Older siblings are supposed to give you some direction. However, telling your brother to spin in the opposite direction when dizzy is not what we had in mind.
It won’t cancel out the dizziness. Instead, it’ll just make it far worse. As we can tell from Jon’s hashtags, it did get a lot worse!
Always look both ways before you cross the street! Voluntarily getting hit by a car should never be an option. It's a one-way ticket to the hospital or worse. We can guarantee that the last thing you'll be thinking about is suing someone when you're in a full-body cast regretting your life choices.
If someone ever gives you this advice, take it as a sign to keep a lookout for new friends.
Sink or Swim
Pool water is meant for swimming and not sniffing because it's highly chlorinated.
It seems that the idea of a cherry scent at the bottom of the pool was just too enticing for A.J. to pass up. He certainly learned the painful way that most pools are unscented and that chlorine burns if ingested. We just hope he hasn't gone deep diving for a strawberry scent either.
A benefit of having a best friend is that you get to share your skincare tips to help each other out.
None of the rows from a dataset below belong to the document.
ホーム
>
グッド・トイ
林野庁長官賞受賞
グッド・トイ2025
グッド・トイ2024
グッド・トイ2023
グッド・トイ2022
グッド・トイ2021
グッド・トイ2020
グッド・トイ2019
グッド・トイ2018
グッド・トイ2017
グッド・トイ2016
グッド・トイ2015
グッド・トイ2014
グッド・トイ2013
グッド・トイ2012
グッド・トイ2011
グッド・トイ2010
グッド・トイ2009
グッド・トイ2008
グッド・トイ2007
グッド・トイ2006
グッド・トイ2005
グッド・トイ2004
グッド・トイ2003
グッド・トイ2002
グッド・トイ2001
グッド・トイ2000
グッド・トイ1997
Sure, this best friend may have magical skin that responds well to oily broccoli cheddar soup but something tells us otherwise.
Either way, it's advice that shouldn't be taken seriously. Instead, keep soup in your bowl and away from your face!
We wish that book-to-human osmosis was possible. It would be the study hack to end all study hacks. Unfortunately, if you don't study and just rely on sleeping on your books, it's highly unlikely that you'll ace your test.
The best fool-proof way to boost your grades is to move your books from your pillow to your desk, open up them up, and...well...study.